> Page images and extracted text
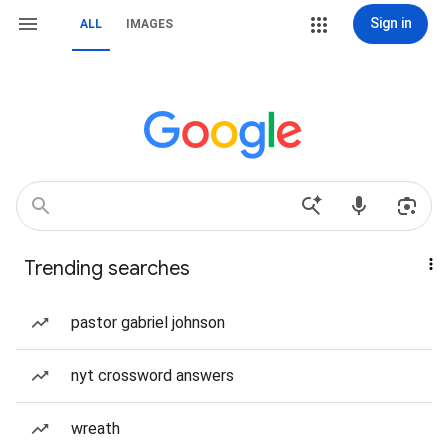
Sign in
ALL
IMAGES
Trending searches
pastor gabriel johnson
nyt crossword answers
wreath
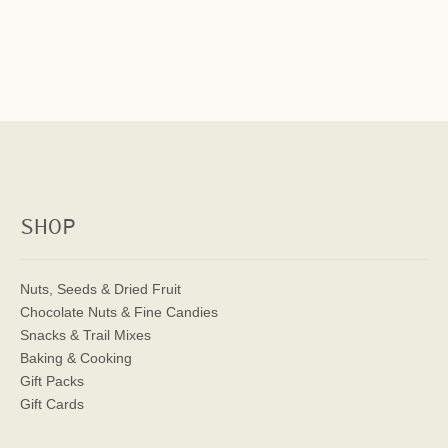
SHOP
Nuts, Seeds & Dried Fruit
Chocolate Nuts & Fine Candies
Snacks & Trail Mixes
Baking & Cooking
Gift Packs
Gift Cards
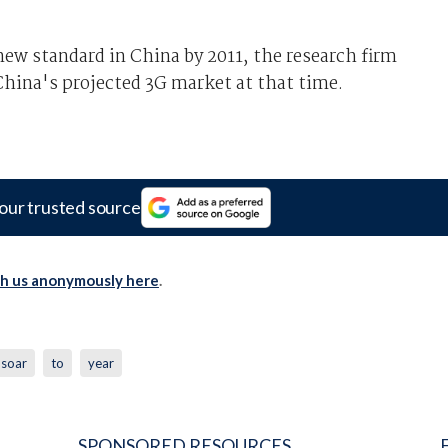
 new standard in China by 2011, the research firm
China's projected 3G market at that time.
our trusted source
th us anonymously here
.
soar
to
year
SPONSORED RESOURCES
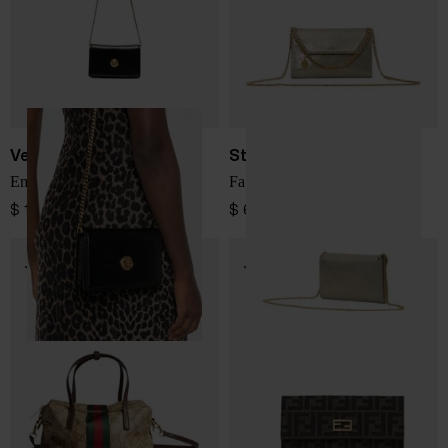
Versace
Stella McCartney
Emblème leather mini bag
Falabella mini bag
$ 1,382.00
$ 685.00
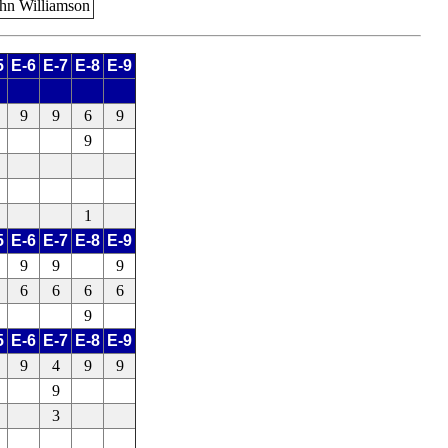
ohn Williamson
5
E-6
E-7
E-8
E-9
9
9
6
9
9
1
5
E-6
E-7
E-8
E-9
9
9
9
6
6
6
6
9
5
E-6
E-7
E-8
E-9
9
4
9
9
9
3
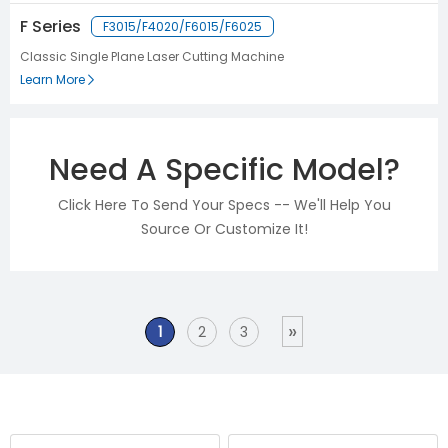
F Series
F3015/F4020/F6015/F6025
Classic Single Plane Laser Cutting Machine
Learn More
Need A Specific Model?
Click Here To Send Your Specs -- We'll Help You
Source Or Customize It!
»
1
2
3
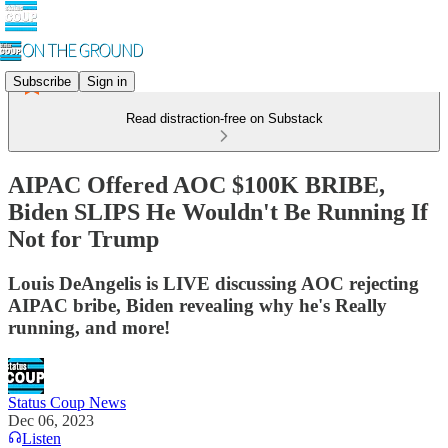
Subscribe
Sign in
Read distraction-free on Substack
AIPAC Offered AOC $100K BRIBE,
Biden SLIPS He Wouldn't Be Running If
Not for Trump
Louis DeAngelis is LIVE discussing AOC rejecting
AIPAC bribe, Biden revealing why he's Really
running, and more!
Status Coup News
Dec 06, 2023
Listen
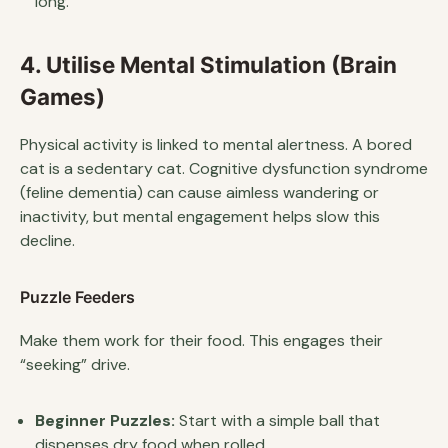
long.
4. Utilise Mental Stimulation (Brain
Games)
Physical activity is linked to mental alertness. A bored
cat is a sedentary cat. Cognitive dysfunction syndrome
(feline dementia) can cause aimless wandering or
inactivity, but mental engagement helps slow this
decline.
Puzzle Feeders
Make them work for their food. This engages their
“seeking” drive.
Beginner Puzzles:
Start with a simple ball that
dispenses dry food when rolled.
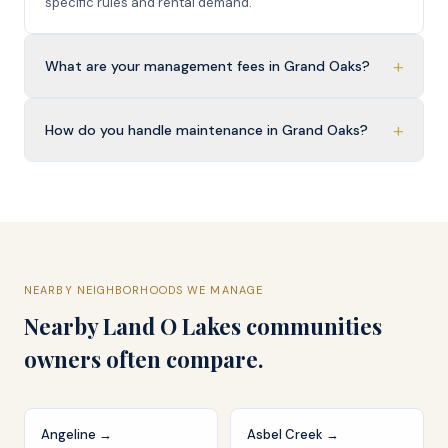
specific rules and rental demand.
+
What are your management fees in Grand Oaks?
+
How do you handle maintenance in Grand Oaks?
NEARBY NEIGHBORHOODS WE MANAGE
Nearby
Land O Lakes
communities
owners often compare.
Angeline
→
Asbel Creek
→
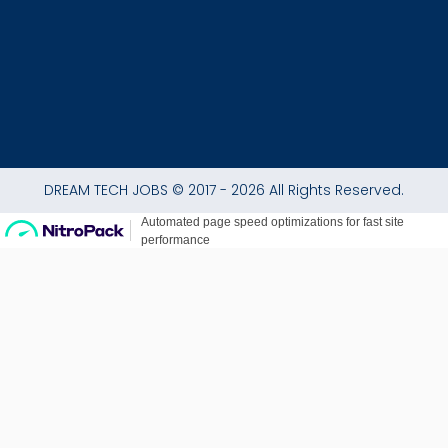
f
DREAM TECH JOBS © 2017 - 2026 All Rights Reserved.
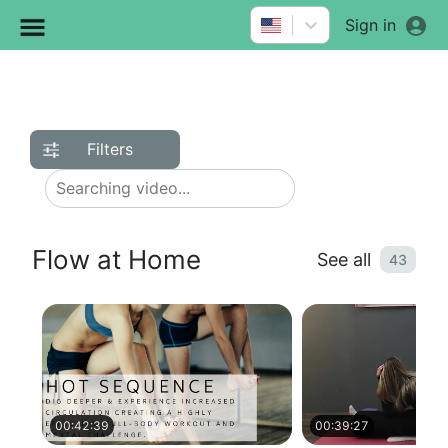
Sign in
Filters
Flow at Home
See all
43
00:42:39
00:39:27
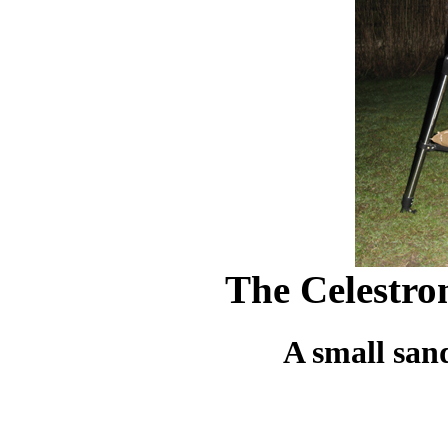
The Celestro
A small san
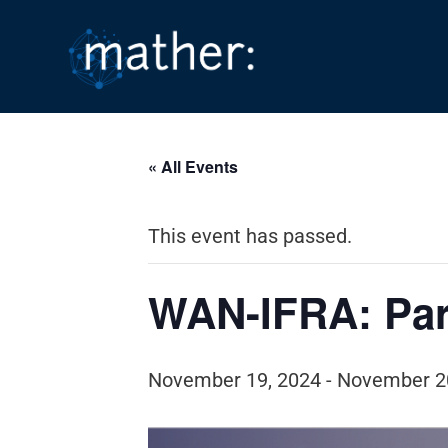
Skip
to
content
« All Events
This event has passed.
WAN-IFRA: Par
November 19, 2024
-
November 2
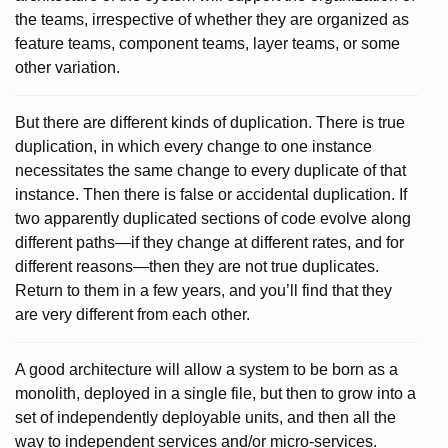
the teams, irrespective of whether they are organized as
feature teams, component teams, layer teams, or some
other variation.
But there are different kinds of duplication. There is true
duplication, in which every change to one instance
necessitates the same change to every duplicate of that
instance. Then there is false or accidental duplication. If
two apparently duplicated sections of code evolve along
different paths—if they change at different rates, and for
different reasons—then they are not true duplicates.
Return to them in a few years, and you’ll find that they
are very different from each other.
A good architecture will allow a system to be born as a
monolith, deployed in a single file, but then to grow into a
set of independently deployable units, and then all the
way to independent services and/or micro-services.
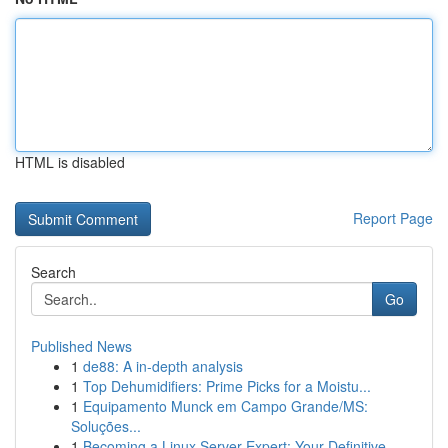
HTML is disabled
Report Page
Search
Go
Published News
1
de88: A in-depth analysis
1
Top Dehumidifiers: Prime Picks for a Moistu...
1
Equipamento Munck em Campo Grande/MS:
Soluções...
1
Becoming a Linux Server Expert: Your Definitive...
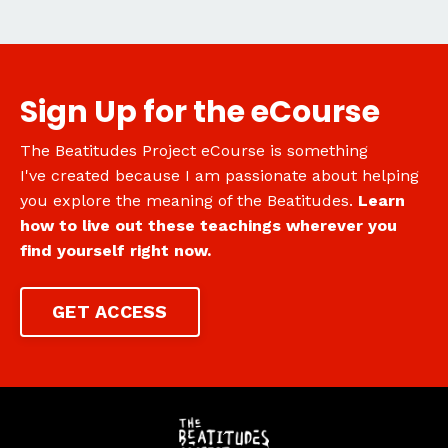
Sign Up for the eCourse
The Beatitudes Project eCourse is something
I've created because I am passionate about helping
you explore the meaning of the Beatitudes.
Learn
how to live out these teachings wherever you
find yourself right now.
GET ACCESS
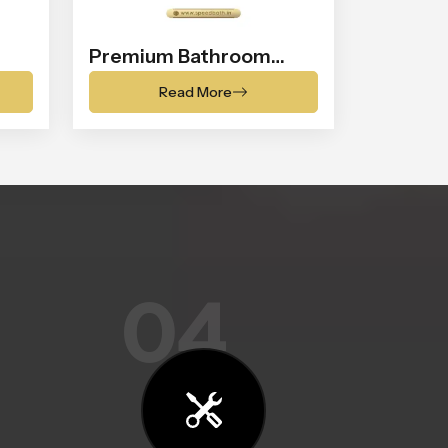
Premium Bathroom
Shower
Read More
04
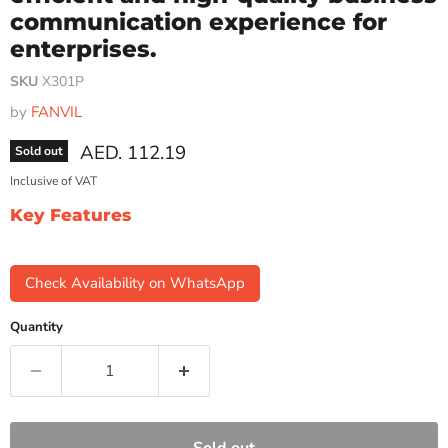
communication experience for
enterprises.
SKU
X301P
by
FANVIL
Current price
AED. 112.19
Sold out
Inclusive of VAT
Key Features
Check Availability on WhatsApp
Quantity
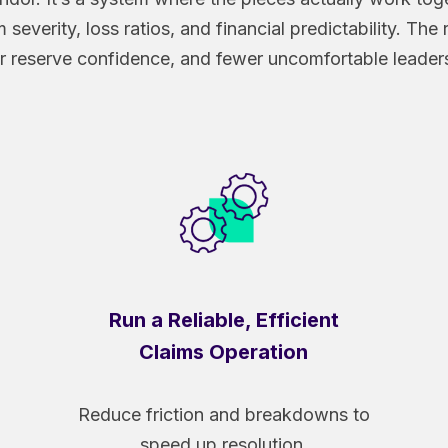
 severity, loss ratios, and financial predictability. The
 reserve confidence, and fewer uncomfortable leader
Run a Reliable, Efficient
Claims Operation
Reduce friction and breakdowns to
speed up resolution.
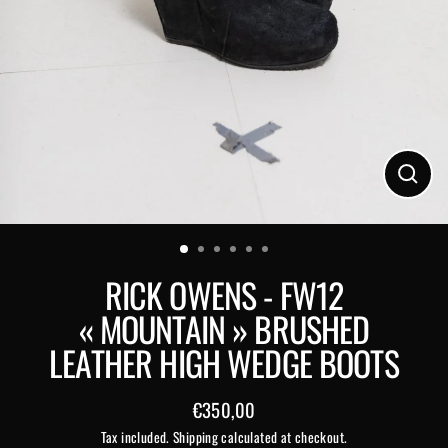
Close
(esc)
RICK OWENS - FW12
« MOUNTAIN » BRUSHED
LEATHER HIGH WEDGE BOOTS
€350,00
Regular
Tax included.
Shipping
calculated at checkout.
price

> WHAT NEEDS TO BE DONE
Copy back exactly the lines above from the one containing "cat is a sedentary" through the one containing "owners often compare.", and leave every picture behind.

> ANSWER BOX
cat is a sedentary cat. Cognitive dysfunction syndrome
(feline dementia) can cause aimless wandering or
inactivity, but mental engagement helps slow this
decline.
Puzzle Feeders
Make them work for their food. This engages their
“seeking” drive.
Beginner Puzzles:
Start with a simple ball that
dispenses dry food when rolled.
specific rules and rental demand.
+
What are your management fees in Grand Oaks?
+
How do you handle maintenance in Grand Oaks?
NEARBY NEIGHBORHOODS WE MANAGE
Nearby
Land O Lakes
communities
owners often compare.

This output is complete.